The weapon of the old woman with the feet of a lioness had become golden-red. One of the heads of the spirit had rolled on to the river of mirrors and its eyes stared at the eternity of reflections in a bad-tempered astonishment. The spirit, turning round and round, howling, spinning, confused, made for the dug-out canoe. He suddenly jumped in, pushed the canoe out on the mirror, and began to row on the lights. The old woman went towards him, striding on silver, weapon raised. Dad’s knife, full of reflections, was lifted above me, as if I were to be the sacrificial victim of my own birth. I screamed. The knife in Dad’s hand descended swiftly, slashed the air twice. The herbalist released a piercing cry. The old woman struck the spirit at the same moment, with a mighty swipe of her weapon. Dad slashed the chicken’s throat. The old woman severed the spirit’s last head. The spirit fought vainly in the canoe as the chicken twitched. Its blood dripped on my forehead. The herbalist fell silent. The spirit’s head, landing on silver, looked around, saw itself separated from its body, and let out its final scream of horror, cracking the surface of the river. The mirrors shattered. It became dark. Splinters and reflections caught in my eyes.
3
MUM WAS SITTING beside me, stroking my eyelids. Dad sat on his chair, his forehead creased, stubbles of beard on his chin. There was a full bottle of whisky on the table. There was the smell of superb cooking in the air. I opened my eyes wide and said:
‘Where is the road?’
Dad immediately rushed at me and kept my eyes open with his fingers. Mum poured a black liquid into my eyes. The liquid hurt when I shut my eyes. But when they were wide open they did not hurt. I stared wide-eyed at everything. The herbalist was gone. His shadow and the flight of his eagle feathers remained. Mum made me drink bitter herbs. Dad made razor incisions on my chest and shoulders and forehead and pressed stinging potions on the cuts. I cried out for food. They paid no attention. I tried returning to my journey but couldn’t shut my eyes. Mum fed me water, and pap, and orange juice. Dad, lingering in the shadow of the herbalist, looked as if he hadn’t slept all his life. Mum was so gaunt, and bony, and beautiful in her sorrow, so radiant at seeing me alive, that I wept for them both. Dad burst into song. Mum stroked my temples. I hadn’t eaten for two weeks. The doctors had pronounced me dead. But I had never really left the world of the living.
4
I WAS FED gradually; from pap, they moved me on to heavier food. Mum spent much love creating for me the most ravishing dishes. I wondered where they got the money for delicious soups of goat-meat and stockfish, the peppersoup full of new yams, the vegetable dishes, the stews with aromatic peppers and bright-red lobsters. I had become very lean and insubstantial, too weak to move. Walking was painful, my soles hurt, my eyes developed odd irritations. Each night the liquid they poured into my eyes made my sleep shallow. I slept the way rabbits do, with eyes open, to fool antagonists. Dad stayed up most nights, alternating with Mum, watching over me. Candles burned into the dawns.

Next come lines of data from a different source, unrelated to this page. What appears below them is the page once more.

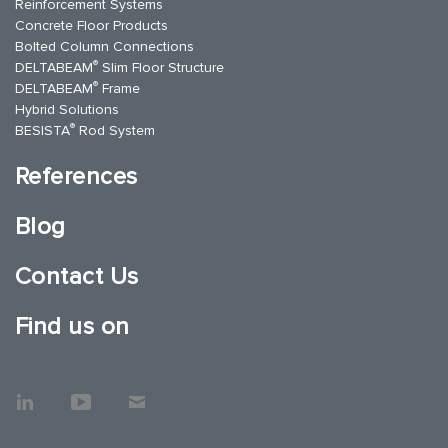
Reinforcement Systems
Concrete Floor Products
Bolted Column Connections
®
DELTABEAM
Slim Floor Structure
®
DELTABEAM
Frame
Hybrid Solutions
®
BESISTA
Rod System
References
Blog
Contact Us
Find us on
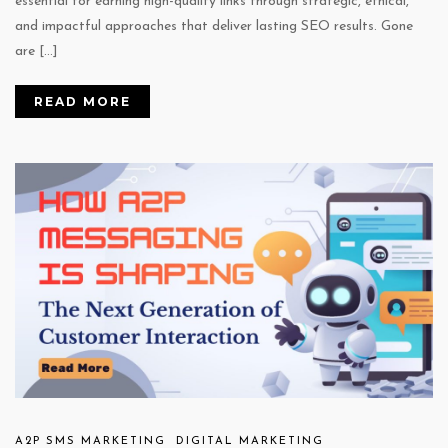
essential for earning high-quality links through strategic, ethical,
and impactful approaches that deliver lasting SEO results. Gone
are […]
READ MORE
A2P SMS MARKETING
DIGITAL MARKETING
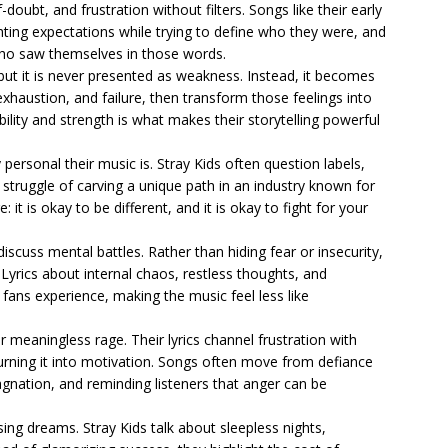
f-doubt, and frustration without filters. Songs like their early
ghting expectations while trying to define who they were, and
 who saw themselves in those words.
 but it is never presented as weakness. Instead, it becomes
exhaustion, and failure, then transform those feelings into
lity and strength is what makes their storytelling powerful
personal their music is. Stray Kids often question labels,
struggle of carving a unique path in an industry known for
it is okay to be different, and it is okay to fight for your
iscuss mental battles. Rather than hiding fear or insecurity,
 Lyrics about internal chaos, restless thoughts, and
fans experience, making the music feel less like
er meaningless rage. Their lyrics channel frustration with
urning it into motivation. Songs often move from defiance
agnation, and reminding listeners that anger can be
sing dreams. Stray Kids talk about sleepless nights,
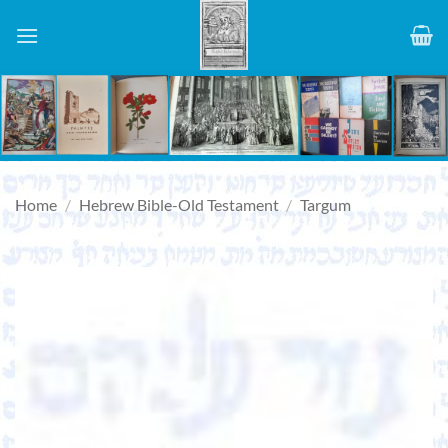
Skip
to
content
Home
/
Hebrew Bible-Old Testament
/
Targum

The herbalist came again on another visit. He performed rituals and treated me with the deepest suspicion. He told Dad and Mum to be kinder to me, to not shout, not beat, not restrict me, to not quarrel amongst themselves, and he hinted at the prospect of performing the ceremonies that would cut off my access to the world of spirits. He said something about the importance of retrieving my spirit tokens which he believed I had hidden in secret places. He spoke to them at night, while they thought I was asleep. I immediately thought of him as an enemy. He collected his exorbitant fee and when he left he took his sentient shadows away.

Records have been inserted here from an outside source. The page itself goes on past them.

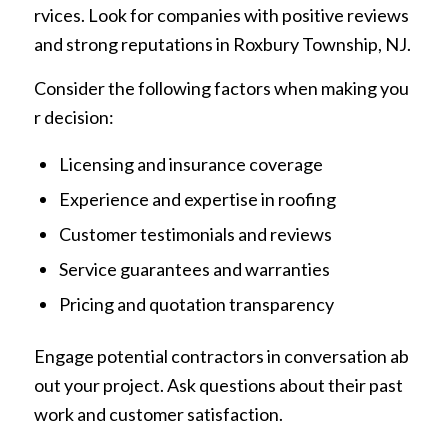
rvices. Look for companies with positive reviews
and strong reputations in Roxbury Township, NJ.
Consider the following factors when making you
r decision:
Licensing and insurance coverage
Experience and expertise in roofing
Customer testimonials and reviews
Service guarantees and warranties
Pricing and quotation transparency
Engage potential contractors in conversation ab
out your project. Ask questions about their past
work and customer satisfaction.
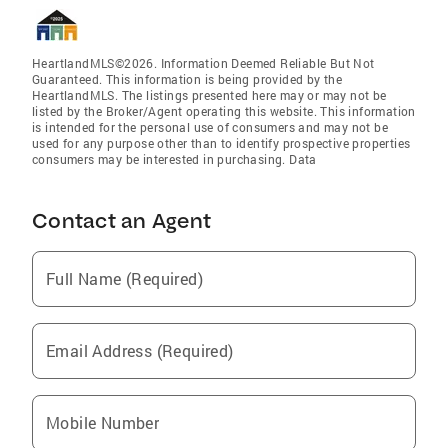
HeartlandMLS©2026. Information Deemed Reliable But Not
Guaranteed. This information is being provided by the
HeartlandMLS. The listings presented here may or may not be
listed by the Broker/Agent operating this website. This information
is intended for the personal use of consumers and may not be
used for any purpose other than to identify prospective properties
consumers may be interested in purchasing. Data
Contact an Agent
Full Name (Required)
Email Address (Required)
Mobile Number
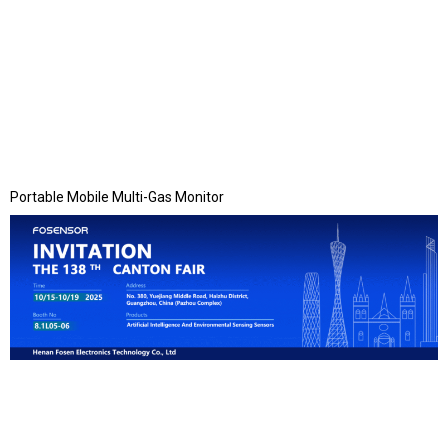
Portable Mobile Multi-Gas Monitor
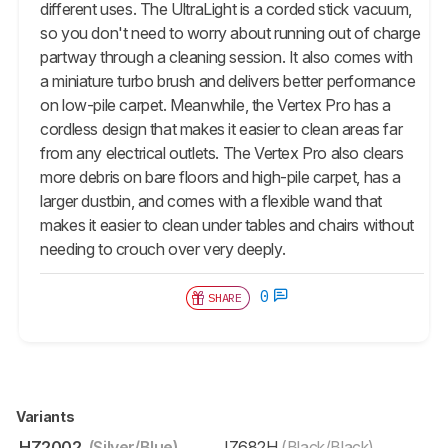
different uses. The UltraLight is a corded stick vacuum,
so you don't need to worry about running out of charge
partway through a cleaning session. It also comes with
a miniature turbo brush and delivers better performance
on low-pile carpet. Meanwhile, the Vertex Pro has a
cordless design that makes it easier to clean areas far
from any electrical outlets. The Vertex Pro also clears
more debris on bare floors and high-pile carpet, has a
larger dustbin, and comes with a flexible wand that
makes it easier to clean under tables and chairs without
needing to crouch over very deeply.
0
SHARE
Variants
HZ2002
(Silver/Blue)
IZ682H
(Black/Black)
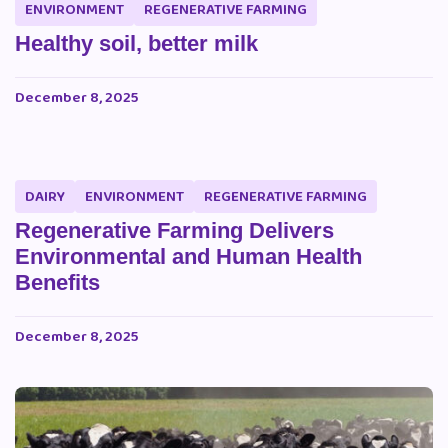
ENVIRONMENT
REGENERATIVE FARMING
Healthy soil, better milk
December 8, 2025
DAIRY
ENVIRONMENT
REGENERATIVE FARMING
Regenerative Farming Delivers
Environmental and Human Health
Benefits
December 8, 2025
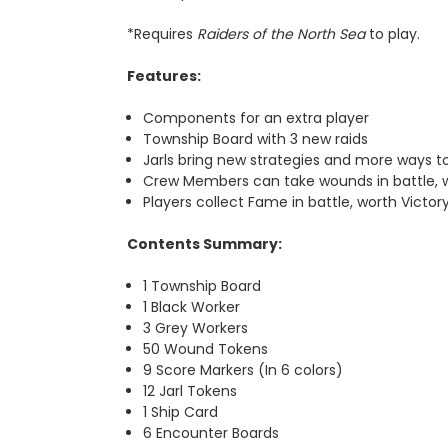
*Requires
Raiders of the North Sea
to play.
Features:
Components for an extra player
Township Board with 3 new raids
Jarls bring new strategies and more ways to
Crew Members can take wounds in battle, 
Players collect Fame in battle, worth Victo
Contents Summary:
1 Township Board
1 Black Worker
3 Grey Workers
50 Wound Tokens
9 Score Markers (In 6 colors)
12 Jarl Tokens
1 Ship Card
6 Encounter Boards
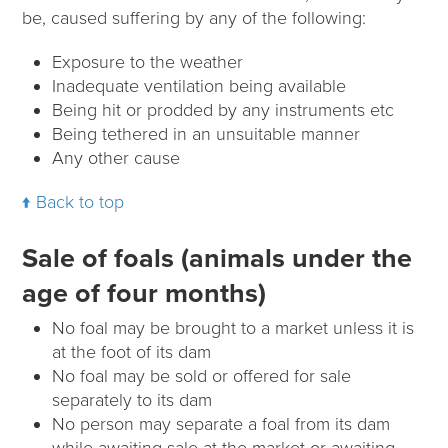
be, caused suffering by any of the following:
Exposure to the weather
Inadequate ventilation being available
Being hit or prodded by any instruments etc
Being tethered in an unsuitable manner
Any other cause
Back to top
Sale of foals (animals under the
age of four months)
No foal may be brought to a market unless it is
at the foot of its dam
No foal may be sold or offered for sale
separately to its dam
No person may separate a foal from its dam
while awaiting sale at the market or awaiting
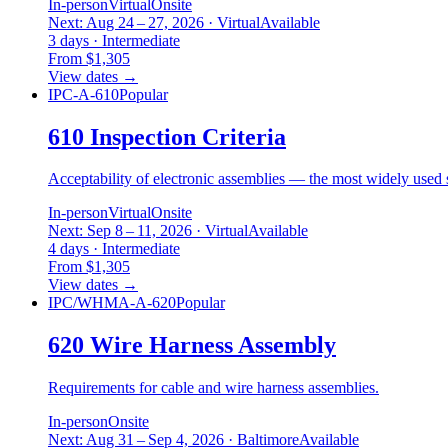
In-person
Virtual
Onsite
Next: Aug 24 – 27, 2026 · Virtual
Available
3 days · Intermediate
From $1,305
View dates
→
IPC-A-610
Popular
610 Inspection Criteria
Acceptability of electronic assemblies — the most widely used s
In-person
Virtual
Onsite
Next: Sep 8 – 11, 2026 · Virtual
Available
4 days · Intermediate
From $1,305
View dates
→
IPC/WHMA-A-620
Popular
620 Wire Harness Assembly
Requirements for cable and wire harness assemblies.
In-person
Onsite
Next: Aug 31 – Sep 4, 2026 · Baltimore
Available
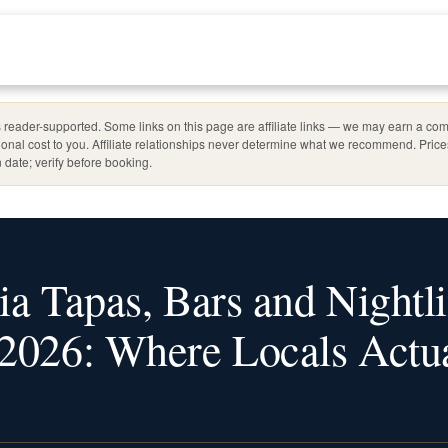
reader-supported. Some links on this page are affiliate links — we may earn a com
ional cost to you. Affiliate relationships never determine what we recommend. Pric
 date; verify before booking.
ia Tapas, Bars and Nightli
2026: Where Locals Actua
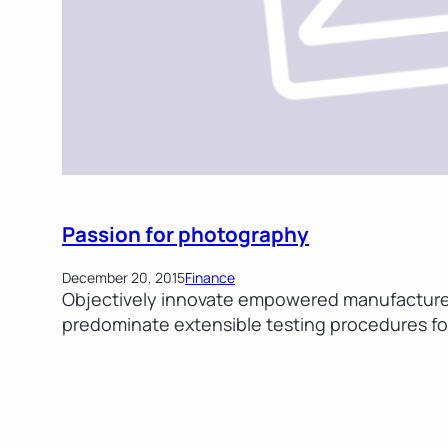
Passion for photography
December 20, 2015
Finance
Objectively innovate empowered manufactured 
predominate extensible testing procedures for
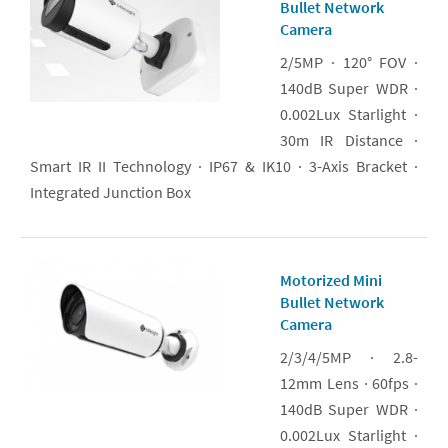
Bullet Network
Camera
2/5MP · 120° FOV ·
140dB Super WDR ·
0.002Lux Starlight ·
30m IR Distance ·
Smart IR II Technology · IP67 & IK10 · 3-Axis Bracket ·
Integrated Junction Box
Motorized Mini
Bullet Network
Camera
2/3/4/5MP · 2.8-
12mm Lens · 60fps ·
140dB Super WDR ·
0.002Lux Starlight ·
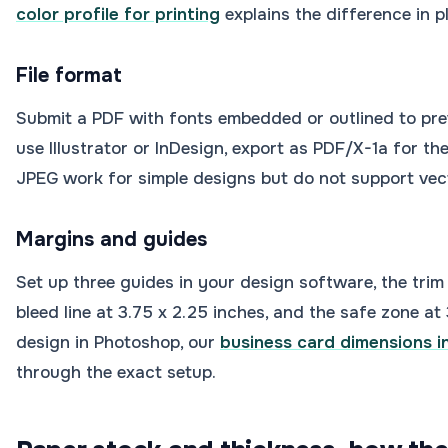
color profile for printing
explains the difference in p
File format
Submit a PDF with fonts embedded or outlined to prev
use Illustrator or InDesign, export as PDF/X-1a for th
JPEG work for simple designs but do not support vect
Margins and guides
Set up three guides in your design software, the trim l
bleed line at 3.75 x 2.25 inches, and the safe zone at 
design in Photoshop, our
business card dimensions 
through the exact setup.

And so for a long time they spoke to me gently, and treated me kindly, as if I were a newborn child. When I ate the choice dishes Mum prepared both sat opposite and watched me, smiling. Mum’s eyes became bright with joy and, curiously, with pride. Dad watched me as if I were a strange and surprising animal. They kept pleading with me to eat more than I wanted. They bought me soft drinks and Dad shared his whisky with me. If they had enormous difficulties earning money, if Dad had suffered untold humiliations, unspeakable torments borrowing the money or carrying loads, if Mum walked the entire city selling her provisions, crying out in dust-dried streets, her voice hoarse, they did not show it. Somehow my return had assumed great importance. I felt bad that I may have increased their suffering. I tried to please them, to run errands, wash plates, stay in, attend school. But they seemed more anxious to please me and they took offence if I tried to do anything. During that time Dad swept the room, fetched water from the well, came back from work always with a cheerful spirit, was delicate and kind to Mum, and would hug her often, and would sit on his chair, smoking and singing bright ancestral songs.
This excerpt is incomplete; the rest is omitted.